Les grandes lignes de cette loi sont l’interdiction de l’euthanasie active, le refus de l’acharnement thérapeutique (qualifié dans ce texte d’obstination déraisonnable), et l’accent mis sur les soins palliatifs.

Chantal Sébire

Chantal Sébire

La loi Leonetti repose donc sur une éthique fondée sur l’acceptation de la mort, et pourrait être résumée par la formule « laisser mourir sans faire mourir ».

Mais cette loi est loin de tout résoudre, comme le montrent de nombreux cas très médiatisés, en particulier celui de Vincent Lambert. Est-il d’ailleurs possible de tout résoudre, quand on a affaire à des positions éthiques aussi divergentes, comme c’est le cas dans la famille de Vincent Lambert ? Certainement pas…        

Loi Clayes Leonetti

La loi Leonetti a été actualisée le 2 février 2016 en tant que Loi Clayes Leonetti, du nom des deux parlementaires qui ont déposé ce projet de loi en 2015. Elle crée de nouveaux droits aux personnes en fin de vie. Le principe posé est que « toute personne a droit à une fin de vie digne et apaisée. Les professionnels de santé mettent en œuvre tous les moyens à leur disposition pour que ce droit soit respecté ». Cette loi renforce considérablement le recours et l’accès aux soins palliatifs.

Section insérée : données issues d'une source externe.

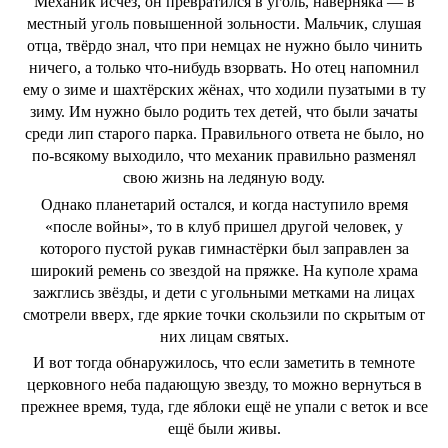
Механик исчез, он превратился в уголь, наверняка — в
местный уголь повышенной зольности. Мальчик, слушая
отца, твёрдо знал, что при немцах не нужно было чинить
ничего, а только что-нибудь взорвать. Но отец напомнил
ему о зиме и шахтёрских жёнах, что ходили пузатыми в ту
зиму. Им нужно было родить тех детей, что были зачаты
среди лип старого парка. Правильного ответа не было, но
по-всякому выходило, что механик правильно разменял
свою жизнь на ледяную воду.
Однако планетарий остался, и когда наступило время
«после войны», то в клуб пришел другой человек, у
которого пустой рукав гимнастёрки был заправлен за
широкий ремень со звездой на пряжке. На куполе храма
зажглись звёзды, и дети с угольными метками на лицах
смотрели вверх, где яркие точки скользили по скрытым от
них лицам святых.
И вот тогда обнаружилось, что если заметить в темноте
церковного неба падающую звезду, то можно вернуться в
прежнее время, туда, где яблоки ещё не упали с веток и все
ещё были живы.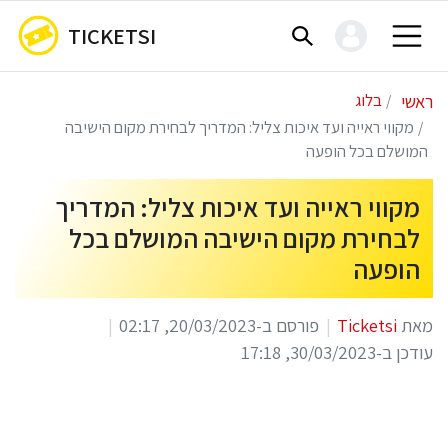
TICKETSI
ראשי
בלוג
מקווי ראייה ועד איכות צליל: המדריך לבחירת מקום הישיבה
המושלם בכל הופעה
מקווי ראייה ועד איכות צליל: המדריך
לבחירת מקום הישיבה המושלם בכל
הופעה
מאת
Ticketsi
פורסם ב-20/03/2023, 02:17
עודכן ב-30/03/2023, 17:18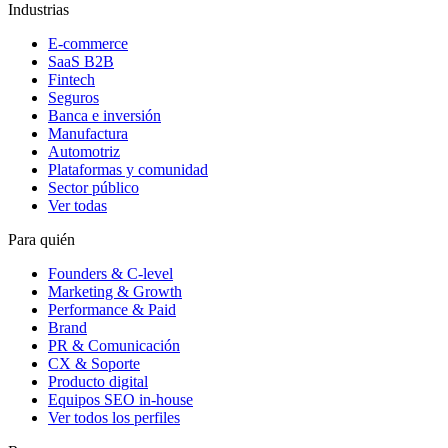
Industrias
E-commerce
SaaS B2B
Fintech
Seguros
Banca e inversión
Manufactura
Automotriz
Plataformas y comunidad
Sector público
Ver todas
Para quién
Founders & C-level
Marketing & Growth
Performance & Paid
Brand
PR & Comunicación
CX & Soporte
Producto digital
Equipos SEO in-house
Ver todos los perfiles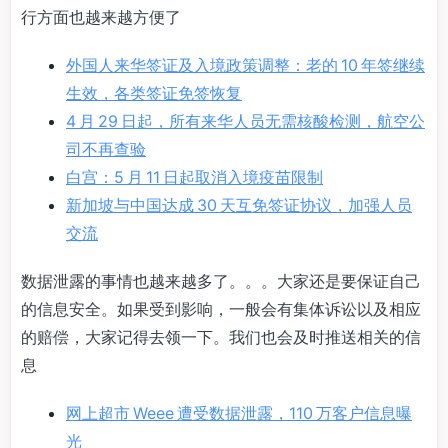
行方面也越来越方便了
外国人来华签证及入境政策调整：老的 10 年签继续
生效，各类签证免签恢复
4 月 29 日起，所有来华人员无需核酸检测，航空公
司不再查验
白宫：5 月 11 日起取消入境疫苗限制
新加坡与中国达成 30 天互免签证协议，加强人员
交流
数据泄露的事情也越来越多了。。。大家还是要保证自己
的信息安全。如果受到影响，一般会有集体诉讼以及相应
的赔偿，大家记得去领一下。我们也会及时推送相关的信
息
网上超市 Weee 遭受数据泄露，110 万客户信息曝
光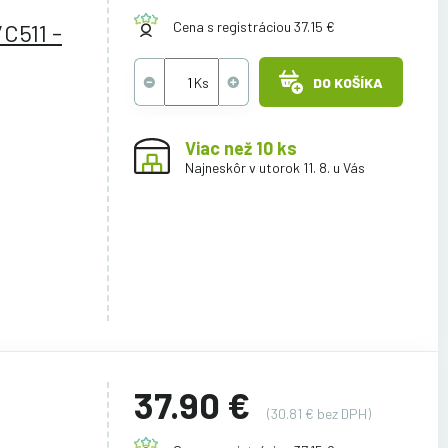
C511 -
Cena s registráciou 37.15 €
DO KOŠÍKA
Viac než 10 ks
Najneskôr v utorok 11. 8. u Vás
37.90 €
(30.81 € bez DPH)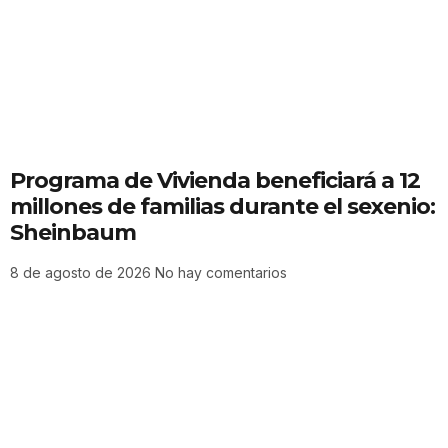
Programa de Vivienda beneficiará a 12
millones de familias durante el sexenio:
Sheinbaum
8 de agosto de 2026
No hay comentarios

En tenant compte de la volonté du patient, les traitements dont le seul objectif est le maintien artificiel de la vie ne seront pas débutés ou seront arrêtés. A ce titre, la nutrition et l’hydratation artificielles sont considérés comme des traitements, de même que les transfusions. Dans certains cas bien précis, si le patient souffre trop, une « sédation profonde et continue » altérant la conscience pourra être mise en œuvre, associée aux antalgiques,  jusqu’au  décès de celui-ci.

En fait, cette pratique a toujours existé « sous le manteau », sous des noms divers (« cocktail lytique » par exemple). La loi Clayes Leonetti ne fait rendre légale une pratique courante mais illégale. C’est en fait, si on y réfléchit bien, une euthanasie qui n’ose pas dire son nom.                             

Directives anticipées

Directives anticipées

C’est une des dispositions introduites par la loi Leonetti : toute personne majeure et consciente peut rédiger ses directives anticipées, tout comme on rédige un testament pour préciser ses volontés patrimoniales.

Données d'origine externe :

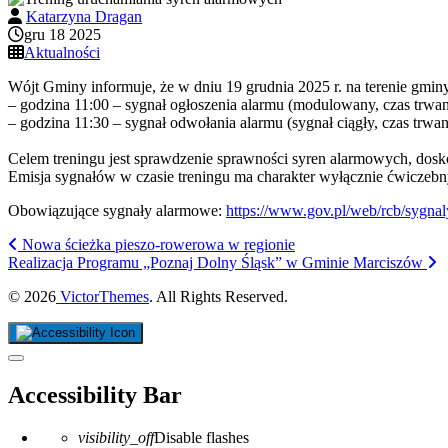
Katarzyna Dragan
gru 18 2025
Aktualności
Wójt Gminy informuje, że w dniu 19 grudnia 2025 r. na terenie gmi
– godzina 11:00 – sygnał ogłoszenia alarmu (modulowany, czas trwan
– godzina 11:30 – sygnał odwołania alarmu (sygnał ciągły, czas trwan
Celem treningu jest sprawdzenie sprawności syren alarmowych, dosk
Emisja sygnałów w czasie treningu ma charakter wyłącznie ćwicze
Obowiązujące sygnały alarmowe:
https://www.gov.pl/web/rcb/sygna
Nowa ścieżka pieszo‑rowerowa w regionie
Realizacja Programu „Poznaj Dolny Śląsk” w Gminie Marciszów
© 2026
VictorThemes
. All Rights Reserved.
Close the accessibility toolbar
Accessibility Bar
visibility_off
Disable flashes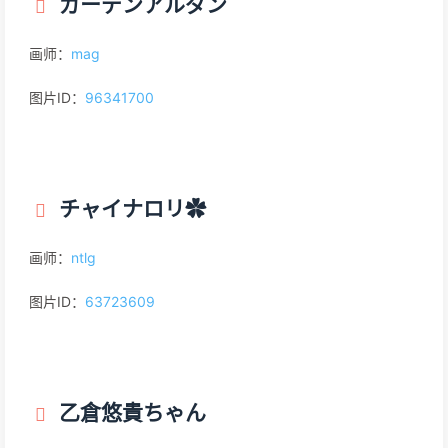
ガーデンアルダン
画师：
mag
图片ID：
96341700
チャイナロリ✿
画师：
ntlg
图片ID：
63723609
乙倉悠貴ちゃん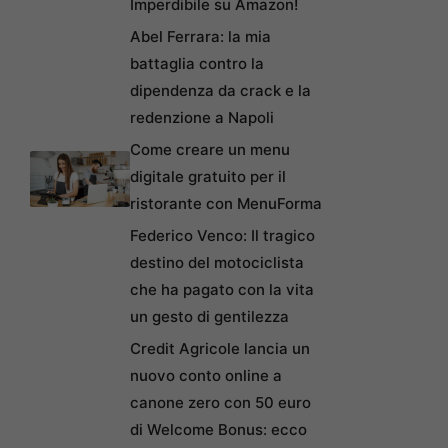
Imperdibile su Amazon!
Abel Ferrara: la mia
battaglia contro la
dipendenza da crack e la
redenzione a Napoli
Come creare un menu
digitale gratuito per il
ristorante con MenuForma
Federico Venco: Il tragico
destino del motociclista
che ha pagato con la vita
un gesto di gentilezza
Credit Agricole lancia un
nuovo conto online a
canone zero con 50 euro
di Welcome Bonus: ecco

Il s’agit d’instructions écrites données par avance quant à l’attitude à adopter au cas où le signataire de ces directives ne serait pas en état d’exprimer sa volonté. Le document doit être daté et signé. Les directives anticipées sont valables trois ans.

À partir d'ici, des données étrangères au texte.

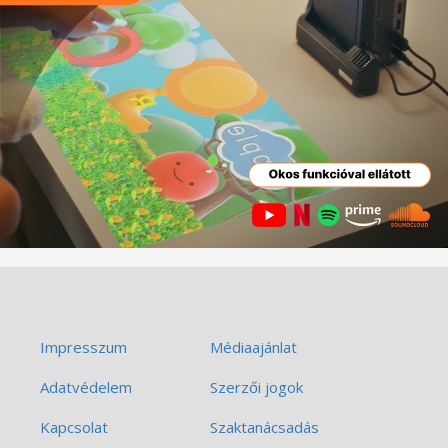
Impresszum
Médiaajánlat
Adatvédelem
Szerzői jogok
Kapcsolat
Szaktanácsadás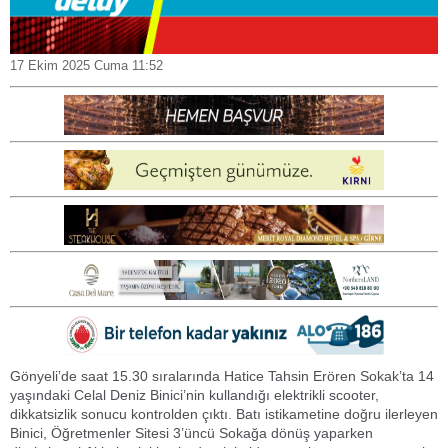
17 Ekim 2025 Cuma 11:52
Gönyeli’de saat 15.30 sıralarında Hatice Tahsin Erören Sokak’ta 14
yaşındaki Celal Deniz Binici’nin kullandığı elektrikli scooter,
dikkatsizlik sonucu kontrolden çıktı. Batı istikametine doğru ilerleyen
Binici, Öğretmenler Sitesi 3’üncü Sokağa dönüş yaparken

Le corps médical est tenu d’appliquer ces directives sauf si elles paraissent inappropriées.

En pratique, cette disposition a un peu de mal à se mettre en place.

Personne de confiance

Personne de confiance

Les patients sont incités à désigner une personne de confiance lorsqu’ils sont hospitalisés. Les rôles de cette personne de confiance sont multiples, et pas seulement en fin de vie. Dans cette circonstance, si le patient n’est pas en état d’exprimer sa volonté, c’est la personne de confiance qui le fera, en tant qu’interlocuteur privilégié de l’équipe médicale. Cela évite en particulier les conflits lorsque l’entourage est divisé, comme dans le cas dramatique de la famille de Vincent Lambert. Dans ce cas précis, il s’agissait d’un accident de la circulation, situation qui ne se prête évidemment pas à l’anticipation.